BBC Question Time’s host Fiona Bruce has called for more unvaccinated members of the public to go on the show.
The programme, which airs on Thursdays, is based in a different place in the UK every week so that a range of people get the opportunity to ask the panel questions.
Addressing the camera directly, Bruce said: “I mentioned last week that we are looking for people to come and be part of our audience who are unvaccinated.
“We know that there’s a relatively higher proportion in London and there are many different reasons people choose not to get vaccinated.”
“I think it’s an important debate,” she added.
Approximately 71.5% of the UK population is fully vaccinated, according to Our World in Data.
Fiona Bruce just pleaded for unvaccinated people to be in the audience for next week's #BBCQT.

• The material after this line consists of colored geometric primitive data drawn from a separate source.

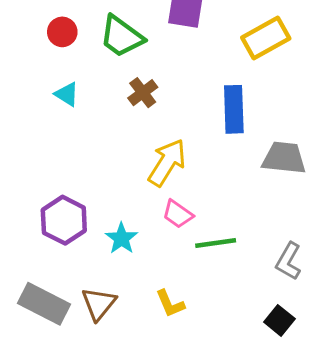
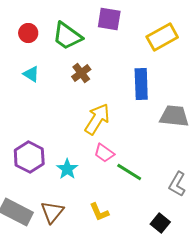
green line: (216, 243) -> (129, 172), turned 40
black square: (279, 320) -> (160, 223), moved

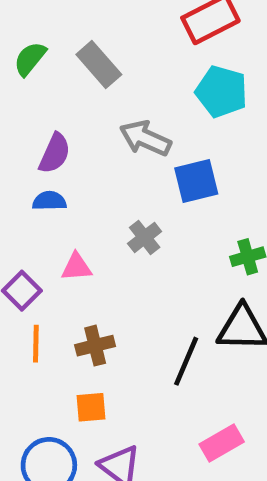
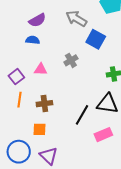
purple semicircle: (55, 153) -> (37, 20), turned 30
blue square: (196, 181) -> (96, 39), turned 36
pink rectangle: (222, 443) -> (103, 135), moved

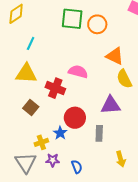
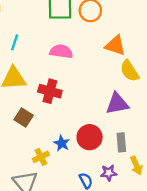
pink semicircle: (78, 72) -> (61, 51), moved
red circle: (75, 118) -> (90, 137), moved
gray rectangle: (99, 133) -> (121, 142), moved
purple star: (53, 160) -> (109, 173), moved

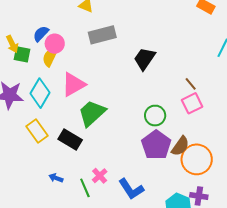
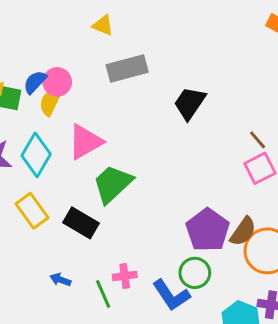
blue semicircle: (41, 34) -> (35, 82), moved
green circle: (155, 116) -> (195, 273), moved
pink cross: (100, 176) -> (125, 276), turned 35

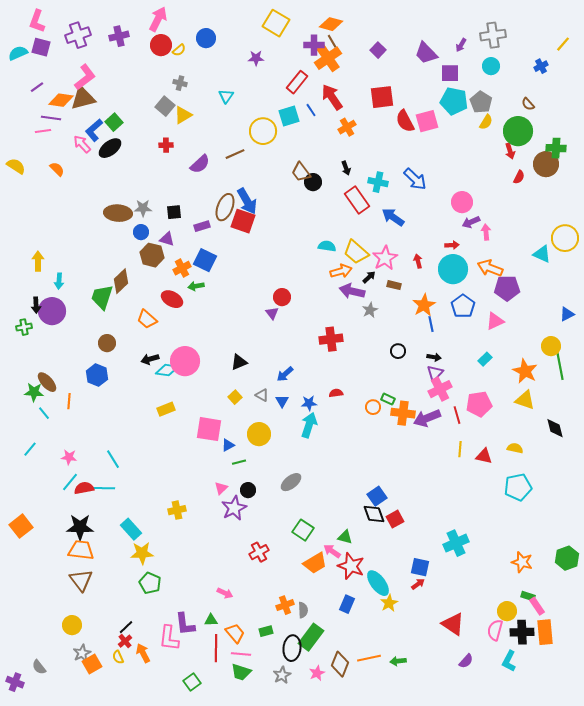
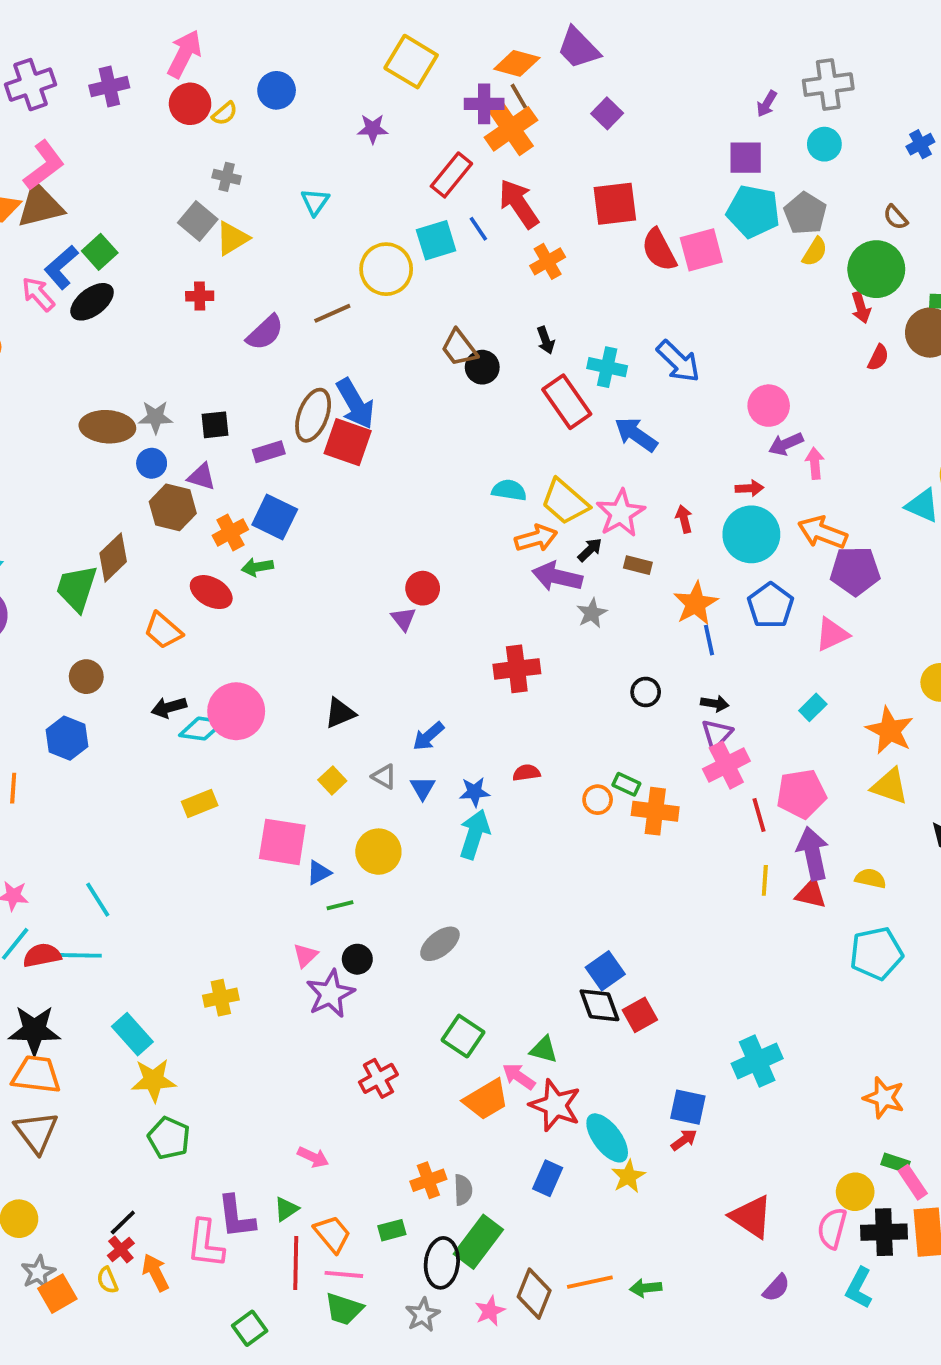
purple trapezoid: (426, 53) -> (578, 48), moved
purple arrow: (427, 418) -> (813, 853), moved, turned 100
green triangle: (211, 620) -> (286, 1209), turned -32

I'll just leave that there.
— Iain Dale ⚒️ (@IainDale) January 20, 2022
Bruce’s words came around two weeks after the government issued a strongly worded warning about anti-vaxxers.
No.10′s spokesman said: “They are putting themselves at risk and they’re putting others at risk as well.
“I think it’s important, as Professor Whitty has said before, there is a balance to be struck between not giving oxygen to those anti-vaxxers who thrive on the attention.
“But it is important to note that those individuals that are refusing to get vaccinated, they [are] putting themselves at risk and we have the hard data to back that up and they’re putting others at risk as well.
“So the approach we are taking in this country is to provide reassurance and answer questions for those that have genuine concerns, those that might be hesitant, and we’ve been largely successful in that approach.
“That’s indeed why we have among the highest levels of vaccine enthusiasm of any country in the world.”
Prime minister has also accused anti-vaxxers of speaking “mumbo jumbo” over Covid jabs.
But the BBC has caused a stir in its latest attempts to maintain impartial in recent months, especially after it announced it would even give a platform to flat-Earth conspiracy theorists in the name of free speech.
The BBC’s director of editorial policy and standards David Jordan said earlier this month: “Flat-earthers are not going to get as much space as people who believe that the Earth is round, but very occasionally it might be appropriate to interview a flat-earther and if a lot of people believed in a flat Earth, [then] we would need to address it more than we do at the present time.”
He added that the BBC would be prepared to cause upset among staff and audiences to showcase a range of views.